If it's an inlining failure it's unrelated to this. You might want to open a different bug with a stripped down testcase there.
Comment 10 Eric Christopher 2018-10-19 14:32:23 PDT
(In reply to Chandler Carruth from comment #5)
> Argument promotion pass needs to consider whether the caller/callee pair
> attributes make the promotion in question valid. The inliner already has
> exactly this kind of checks in place for things like target attributes.
> 
> The downside is that this check in argument promotion is somewhat more
> subtle.
> 
> However, I don't know that this makes sense to try to fix in time for the
> release... This bug seems likely to have always existed with LLVM's target
> attributes. =[
> 
> Eric, Craig, and myself are probably the best people to talk about how to
> fix this long-term.

In general fixing this is going to require argument promotion to know ABI requirements from the back end in the presence of target attributes. This is probably going to be a little tricky - though I'm surprised that this hasn't caused problems before now.

Right now the easiest mechanism is going to be a bit heavyweight: disable arg promotion in the face of conflicting target attributes even more extreme than the inlining code in that we don't want it to happen at all. Then each target can add ABI knowledge into how/whether we want arguments to be promoted after that.
Comment 11 Nikita Popov 2018-10-21 01:48:01 PDT
For the record, rustc now works around this problem by manually undoing argument promotion as a custom pass, see https://github.com/rust-lang/rust/pull/55073.
Comment 12 Tom Stellard 2018-10-22 11:24:58 PDT
Is anyone working on a fix for this?  If not, I will give it a try.
Comment 13 Eric Christopher 2018-10-22 14:07:24 PDT
I'm not, the advice I gave is probably how I'd go.
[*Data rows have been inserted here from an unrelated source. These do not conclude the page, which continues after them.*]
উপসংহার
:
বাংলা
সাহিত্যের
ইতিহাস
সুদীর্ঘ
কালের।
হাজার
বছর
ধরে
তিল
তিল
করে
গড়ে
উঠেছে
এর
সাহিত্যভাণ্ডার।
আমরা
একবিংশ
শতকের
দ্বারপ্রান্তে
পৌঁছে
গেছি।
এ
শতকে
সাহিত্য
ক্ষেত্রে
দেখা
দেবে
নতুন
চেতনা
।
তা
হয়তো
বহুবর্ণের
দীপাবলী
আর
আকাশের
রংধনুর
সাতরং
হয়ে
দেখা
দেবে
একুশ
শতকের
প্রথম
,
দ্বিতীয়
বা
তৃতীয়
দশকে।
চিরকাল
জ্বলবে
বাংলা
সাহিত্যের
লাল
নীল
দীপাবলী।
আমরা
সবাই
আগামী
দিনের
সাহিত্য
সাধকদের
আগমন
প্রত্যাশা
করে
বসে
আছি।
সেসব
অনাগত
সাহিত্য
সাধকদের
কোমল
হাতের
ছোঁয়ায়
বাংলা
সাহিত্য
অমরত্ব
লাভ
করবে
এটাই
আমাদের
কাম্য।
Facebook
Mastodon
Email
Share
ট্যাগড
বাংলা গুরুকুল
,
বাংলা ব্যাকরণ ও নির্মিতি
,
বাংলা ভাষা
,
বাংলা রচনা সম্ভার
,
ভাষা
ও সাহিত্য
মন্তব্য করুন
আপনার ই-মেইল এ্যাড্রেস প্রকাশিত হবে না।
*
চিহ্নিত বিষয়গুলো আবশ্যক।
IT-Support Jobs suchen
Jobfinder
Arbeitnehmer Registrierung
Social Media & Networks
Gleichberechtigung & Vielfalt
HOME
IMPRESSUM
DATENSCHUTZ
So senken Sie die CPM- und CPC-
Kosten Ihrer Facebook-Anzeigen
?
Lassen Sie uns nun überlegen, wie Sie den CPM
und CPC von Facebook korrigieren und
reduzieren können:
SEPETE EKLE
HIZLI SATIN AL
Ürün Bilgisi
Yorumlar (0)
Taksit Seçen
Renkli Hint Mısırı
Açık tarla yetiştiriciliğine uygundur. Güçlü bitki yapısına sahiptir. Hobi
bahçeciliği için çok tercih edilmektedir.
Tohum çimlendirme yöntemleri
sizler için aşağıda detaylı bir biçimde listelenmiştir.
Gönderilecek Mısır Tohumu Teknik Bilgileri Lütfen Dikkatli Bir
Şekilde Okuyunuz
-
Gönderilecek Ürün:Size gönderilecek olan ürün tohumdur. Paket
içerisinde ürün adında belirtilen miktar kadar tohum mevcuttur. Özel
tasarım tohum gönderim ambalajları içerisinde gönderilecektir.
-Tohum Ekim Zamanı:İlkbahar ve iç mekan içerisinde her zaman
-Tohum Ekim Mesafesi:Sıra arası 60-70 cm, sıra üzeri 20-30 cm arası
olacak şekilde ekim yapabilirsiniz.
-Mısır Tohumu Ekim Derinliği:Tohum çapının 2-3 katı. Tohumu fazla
I'm happy to look if you end up implementing it.
Comment 14 Tom Stellard 2018-10-22 21:40:10 PDT
Proposed Fix: https://reviews.llvm.org/D53554
Comment 15 Ben Striegel 2018-10-24 13:08:50 PDT
For those following along with the rustc side of things, Nikita's prior comment is now inaccurate as #55073 has been reverted: https://github.com/rust-lang/rust/pull/55281 . The sentiment now seems to be to just wait for an LLVM fix, and it's heartening to see that a patch is already being considered.
Comment 16 Tom Stellard 2019-01-16 12:22:52 PST
A fix has been merged in r351296, can you verify that this is fixed?
Comment 17 Alex Crichton 2019-01-16 13:21:23 PST
Thanks so much for landing the fix! We're updating rust-lang/rust in https://github.com/rust-lang/rust/pull/57675 and I'll start running some tests with that once it's in-tree. In the meantime I'll go head and close this as resolved, and I'll follow-up with more issues if they crop up, but I suspect we should be good to go!